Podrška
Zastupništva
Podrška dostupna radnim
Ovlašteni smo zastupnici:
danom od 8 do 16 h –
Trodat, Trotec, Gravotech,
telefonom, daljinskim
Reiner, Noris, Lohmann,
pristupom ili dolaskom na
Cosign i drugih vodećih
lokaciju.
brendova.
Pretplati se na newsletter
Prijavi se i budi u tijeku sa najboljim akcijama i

» **WHAT THIS TASK INVOLVES**: Take the lines above and retype all of them exactly.

» **THE COMPLETED TASK**:
Podrška
Zastupništva
Podrška dostupna radnim
Ovlašteni smo zastupnici:
danom od 8 do 16 h –
Trodat, Trotec, Gravotech,
telefonom, daljinskim
Reiner, Noris, Lohmann,
pristupom ili dolaskom na
Cosign i drugih vodećih
lokaciju.
brendova.
Pretplati se na newsletter
Prijavi se i budi u tijeku sa najboljim akcijama i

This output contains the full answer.